NCES and the National Assessment Governing Board will host an event Wednesday at 1 p.m. ET to review the test results.

2. Senators Kaine and Reed Introduce Supporting Teaching and Learning through Better Data Act 

Last week, Senator Kaine (D-VA), a member of the Senate Health Education Labor and Pensions (HELP) Committee, introduced the Supporting Teaching and Learning through Better Data Act, legislation to help address teacher workforce shortages by strengthening data collection on the teacher workforce.

Specifically, the Supporting Teaching and Learning through Better Data Act  would:

  • Require the National Center for Education Statistics (NCES) to conduct a study on current data collections related to the educator workforce.
  • Provide recommendations on strengthening educator workforce data collection, analysis, timeliness, and dissemination, that can help stakeholders and policymakers understand and address educator supply, demand, and shortages.
  • Identify gaps in existing federal data sources, such as the qualifications and credentials of the teacher workforce, compensation information, and number of teachers that have received federal grants, and make recommendations for closing such gaps.
  • Create a program to provide grants to state education agencies to improve educator workforce data collection and better identify inequities. Understanding these gaps will be critical to inform strategies to recruit qualified teachers to underserved communities.
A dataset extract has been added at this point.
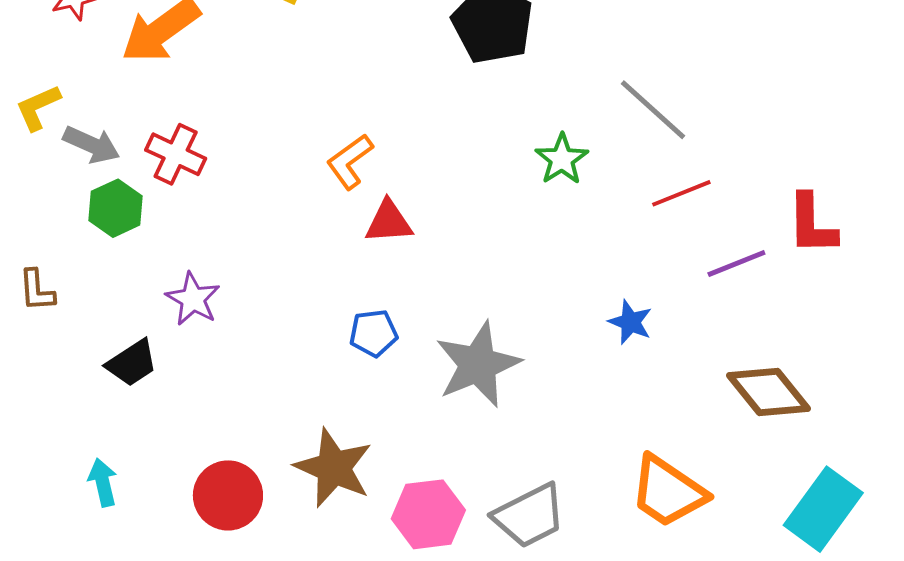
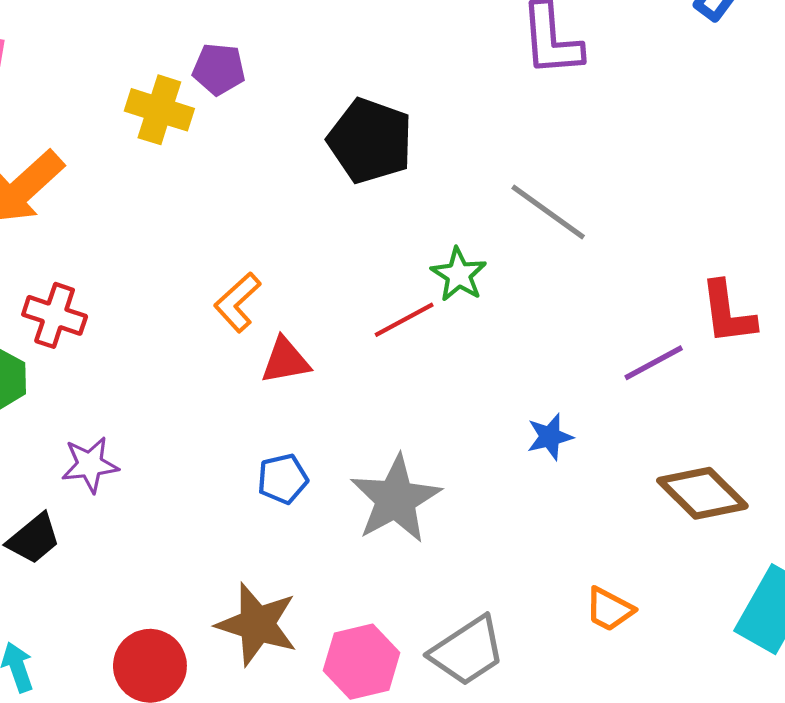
red line: (681, 193) -> (404, 320), moved
purple star: (193, 299) -> (90, 465), turned -30
blue star: (630, 322) -> (550, 437), turned -30
orange trapezoid: (668, 492) -> (609, 609), size x0.6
In a statement , Senator Kaine said:

“It’s critical that policymakers and school districts have up-to-date information to better understand what’s contributing to our nation’s teacher shortages and how we can tackle this problem…I’m proud to introduce this bill to strengthen existing data collection efforts on our teacher workforce and help address teacher shortages.”

The bill’s co-sponsor, Senator Reed (D-RI) who is a member of the Appropriations Subcommittee on Labor, Health and Human Service, and Education, and a longtime champion for educator preparation applauded the bill’s potential saying in part:

“If we want to grow the economy and the middle class, we need an educated workforce. This bill would help confront teacher shortages and find innovative ways of building resilient pipelines of teachers across the country.”

Senator Kaine and Senator Reed have both introduced separate bills focusing on the critical shortage of educators facing the nation.

You can read more about Senator Kaine’s PREP Act focused on addressing educator and school leader shortages here.

You can read more about Senator Reed’s EDUCATORS for America Act which also addresses the critical shortage of educators, specialized instructional support personnel, and school leaders here.

Full text of the Supporting Teaching and Learning through Better Data Act is available here. A summary of the bill is available here.

Wishing you all a happy and safe 4th of July.

Congress and Washington Update will break for recess for the next two weeks, returning July 14th.